Against this background, the CCEA has come up with the VGF scheme for central PSUs. The idea is that, with the assured market for four years, Indian manufacturers would mature enough to face competition after four years.

Not so easy

They are unlikely to, because for companies to be competitive, they need to be integrated, i.e., present in the entire value chain. Indian companies are not. Producing solar modules begins with making polysilicon or monosilicon out of sand, casting it into ingots, cutting the ingots into ultra-thin wafers, making cells with the wafers basically by etching current-conducting silver wires on them, and making modules with the cells. Today, there is no Indian company that produces even wafers (which can be imported duty-free).
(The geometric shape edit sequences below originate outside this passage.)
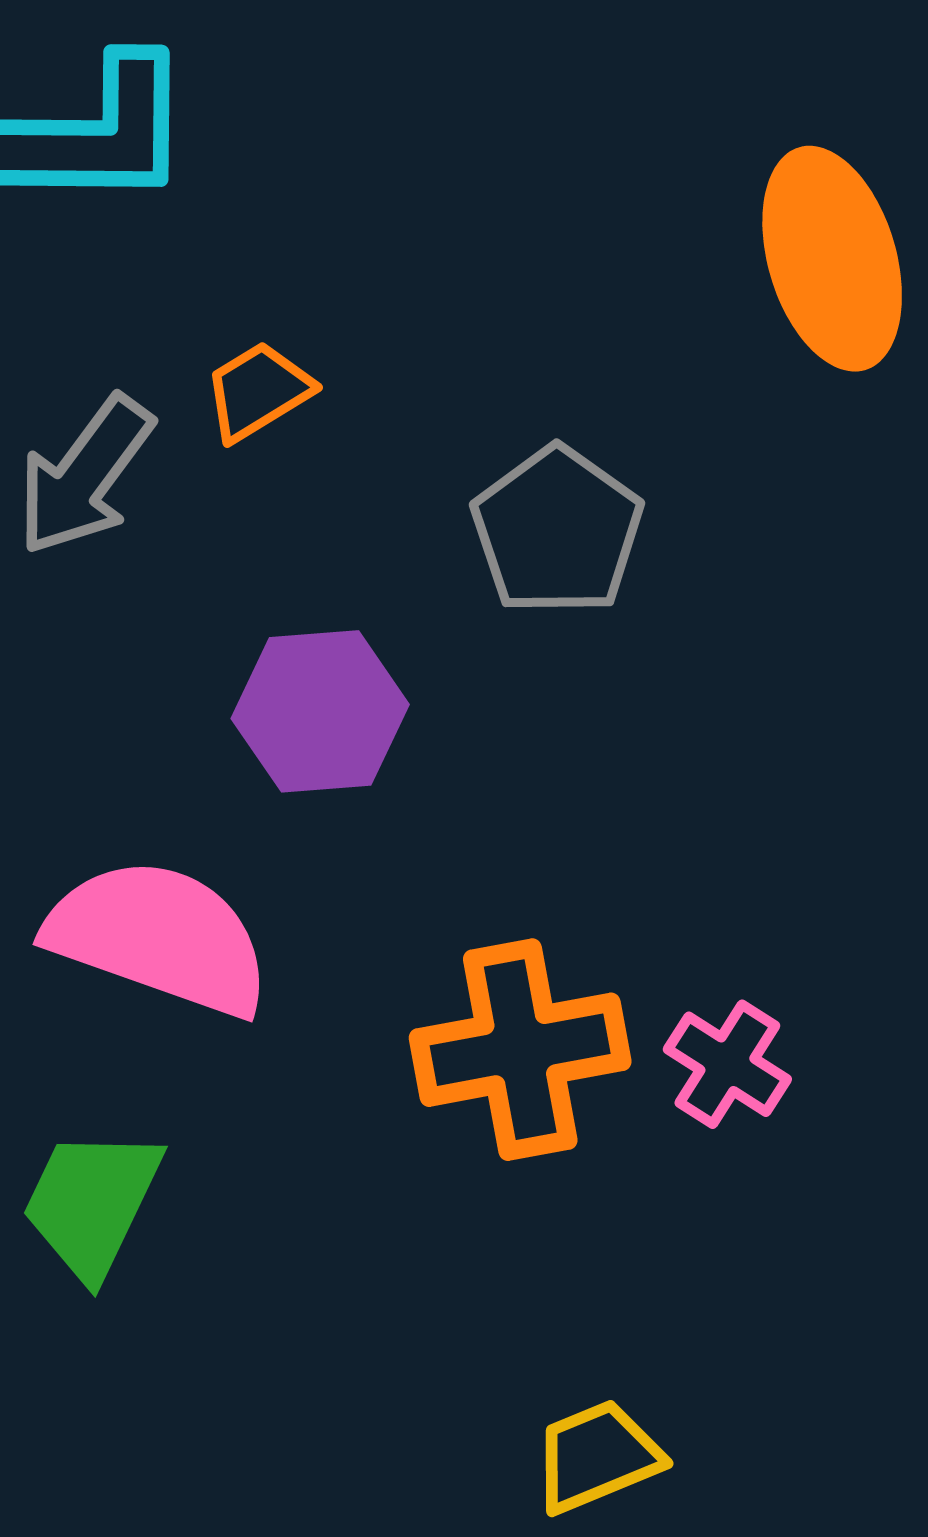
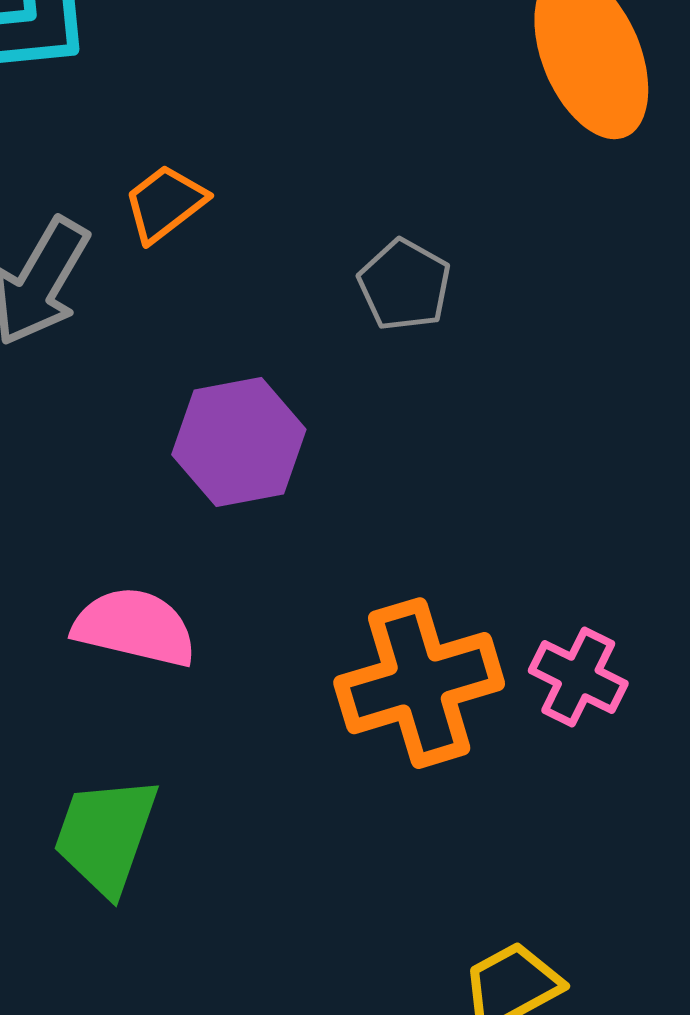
gray pentagon: (557, 531) -> (405, 285), size x0.7
pink semicircle: (159, 937) -> (135, 627), size x0.7

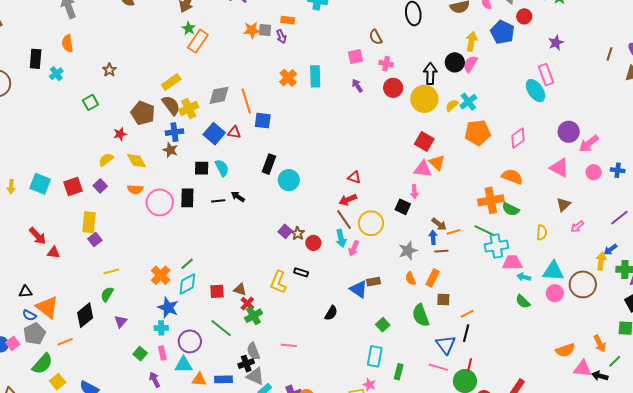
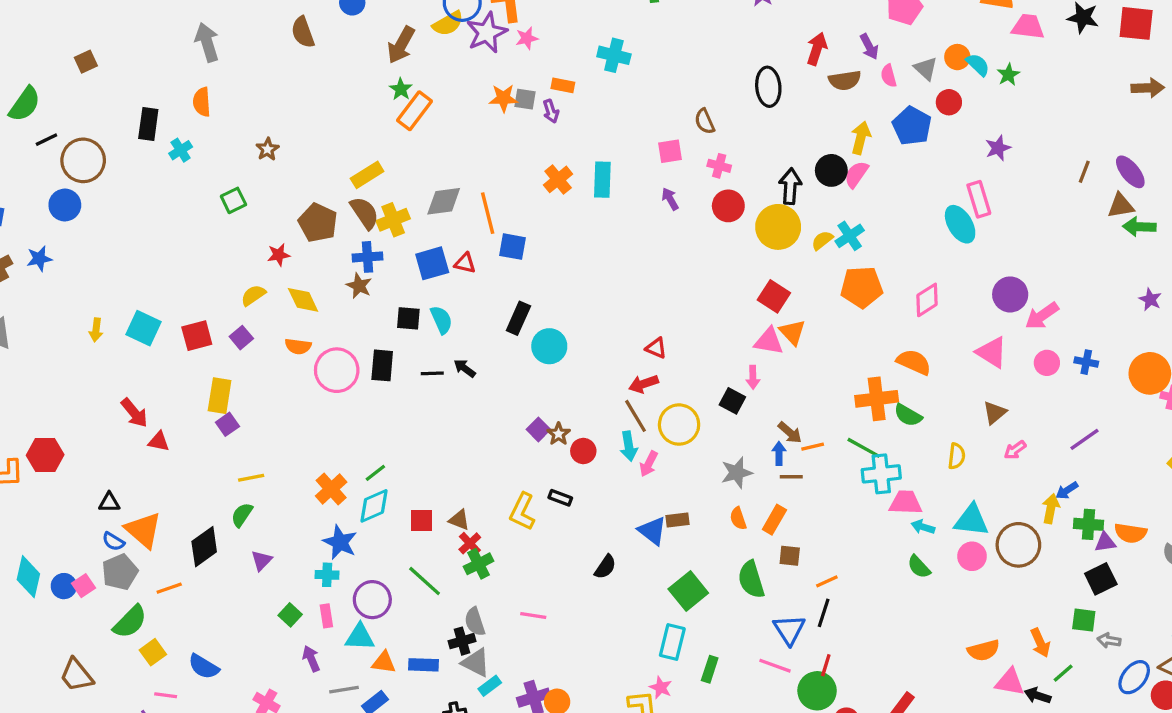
blue square: (214, 134) -> (432, 263), turned 30
green square: (383, 325) -> (688, 591), size x1.6

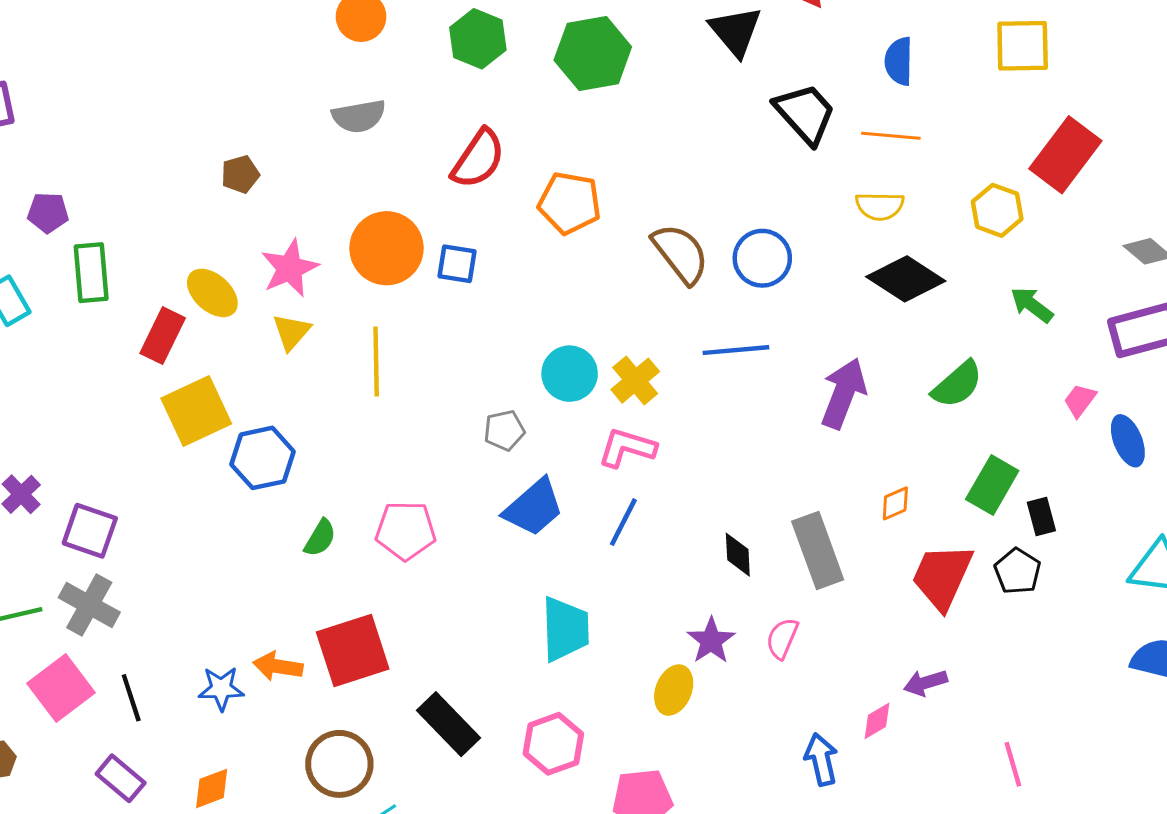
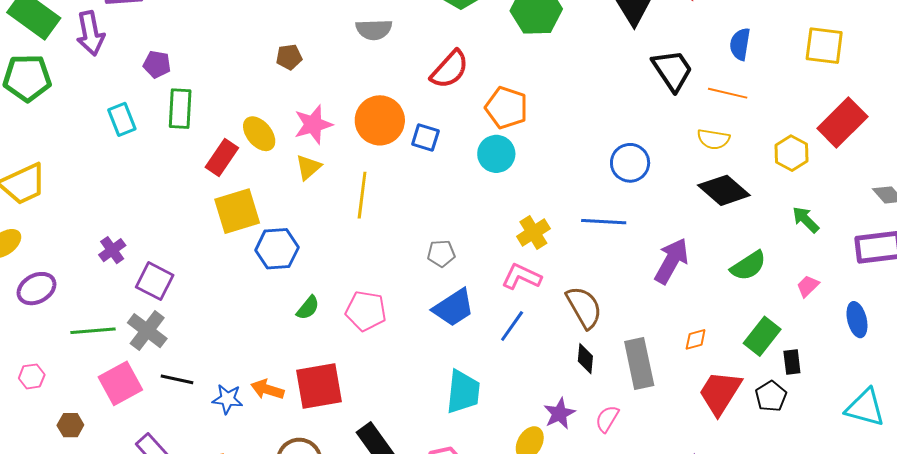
brown semicircle: (680, 254) -> (584, 307), moved
cyan circle: (570, 374) -> (496, 154), moved
pink trapezoid: (1080, 400) -> (808, 286), moved
black line: (131, 698) -> (177, 379), moved, turned -68

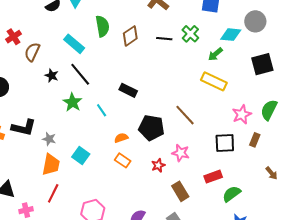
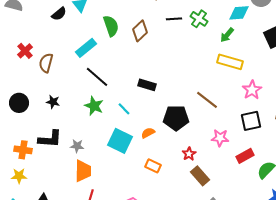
black line: (164, 39) -> (174, 19), moved
cyan rectangle: (74, 44) -> (86, 48), turned -70
black star: (52, 76) -> (53, 102), moved
pink star: (242, 114) -> (252, 90), moved
pink star: (181, 153) -> (220, 138), moved
cyan square: (81, 155) -> (120, 141), moved, size x1.4
orange rectangle: (123, 160) -> (153, 166), moved
brown rectangle: (180, 191) -> (200, 176), moved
Thus, it is hard to believe that after four years, Indian cell or module manufacturers would be able to give the Chinese a bloody nose in the market. Setting up integrated plants is a capital, power and water-intensive business and would require special incentives. The incentives under ‘Modified Special Incentives Package Scheme’, or M-SIPS, which offers a 25 per cent capital subsidy to electronics, semi-conductor and solar manufacturing units, has not shovelled investments from solar manufacturers – other than the ₹4,837 crore of Adanis in Gujarat. But even the Adani project will go only as back as wafers, and not to polysilicon. China’s Trina Solar, which expressed interest in setting up a plant in Andhra Pradesh, is still “evaluating” the prospects, the company’s India sales manager, Gaurav Mathur told BusinessLine .

Further, the technology employed by Indian manufacturers — as eloquently noted in the Ministry’s ‘concept paper’ — is obsolete, which could mean sub-optimal use of the viability gap funds.

In sum, while the 12 GW VGF scheme is sure to mitigate the dysphoria among the solar cells and modules producers, the question whether it will lead on to a robust manufacturing eco-system in the country is wide open.